Bon, pas de panique, tout en douceur, songea- t- elle. Elle l’observait fixement au travers de la glace qui se trouvait située derrière le bar. Au bout de quelques minutes, leurs regards finirent par se croiser. Elle ne baissa pas les yeux, lui non plus. Il sourit…Elle fit alors un geste de la main en direction du disc-jockey, dans sa cabine. Celui-ci arrêta aussitôt l’air en cours et en mit un autre.

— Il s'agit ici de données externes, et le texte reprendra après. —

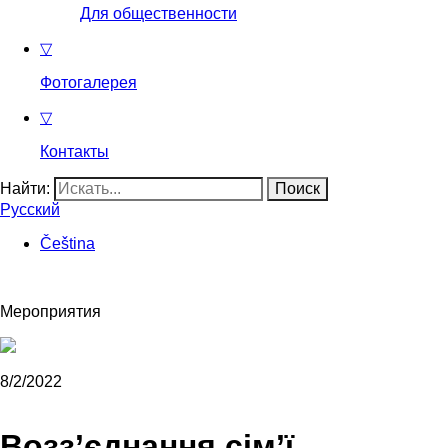
Для общественности
▽
Фотогалерея
▽
Контакты
Найти:
Русский
Čeština
Мероприятия
8/2/2022
Возз’єднання сім’ї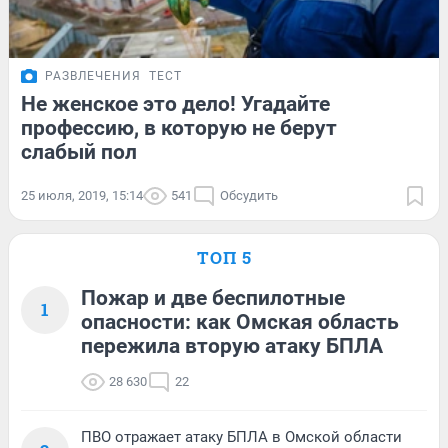
РАЗВЛЕЧЕНИЯ
ТЕСТ
Не женское это дело! Угадайте
профессию, в которую не берут
слабый пол
25 июля, 2019, 15:14
541
Обсудить
ТОП 5
Пожар и две беспилотные
1
опасности: как Омская область
пережила вторую атаку БПЛА
28 630
22
ПВО отражает атаку БПЛА в Омской области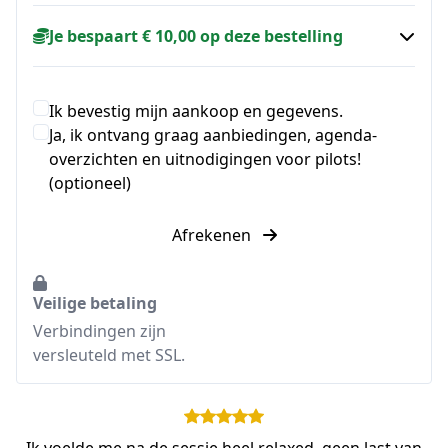
Je bespaart € 10,00 op deze bestelling
Ik bevestig mijn aankoop en gegevens.
Ja, ik ontvang graag aanbiedingen, agenda-
overzichten en uitnodigingen voor pilots!
(optioneel)
Afrekenen
Veilige betaling
Verbindingen zijn
versleuteld met SSL.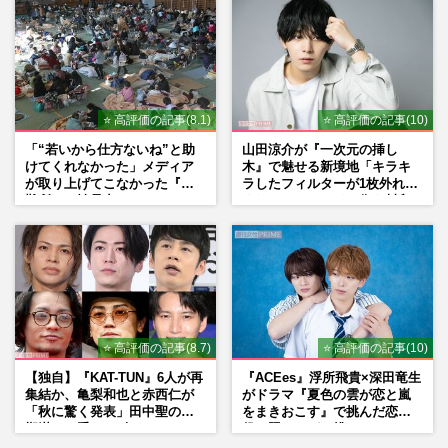
⭐ 高評価の記事(8.1)
⭐ 高評価の記事(10)
「“若いから仕方ないね”と助
山田涼介が『一次元の挿し
けてくれなかった」メディア
木』で魅せる新境地「キラキ
が取り上げてこなかった『避
ラしたフィルターが1枚外れて
難所での性暴力』
くれたら」アイドル像を封印
した覚悟
⭐ 高評価の記事(8.7)
⭐ 高評価の記事(10)
【独自】『KAT-TUN』6人が再
『ACEes』浮所飛貴×深田竜生
集結か、亀梨和也と赤西仁が
がドラマ『夏色の雲が恋と嵐
「秋に驚く発表」田中聖の刑
をまきおこす』で挑んだ恋人
期満了と重なる“匂わせ”では
役、照れながら挑んだキュン
ない理由
シーン秘話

Oh, elle n’eut pas besoin d’attendre très longtemps. Il était déjà là, devant elle, un sourire inquisiteur :
On danse ?
Sans répondre, elle descendit de son siège et le suivit au milieu de la piste… Hum, le disc-jockey connaissait ses goûts.
L’homme l’avait saisie par la taille, et lui chuchota à l’oreille :
Laisse-toi guider !
Elle ne demandait que ça, la coquine !...
---------
— C'est à vous, madame ! Qu'est-ce que je vous sers ?
— Plait-il ? ... Oh, oui, excusez-moi. Bon, alors vous me mettrez ... euh ... pfff ... disons une baguette !
Je ressors de la boulangerie. Bon alors, où en étais-je ? Ah oui, je suis sur la piste de danse ...
Quand le pouvoir de séduction a malheureusement définitivement disparu, il ne reste que les rêves. C'est toujours mieux que rien.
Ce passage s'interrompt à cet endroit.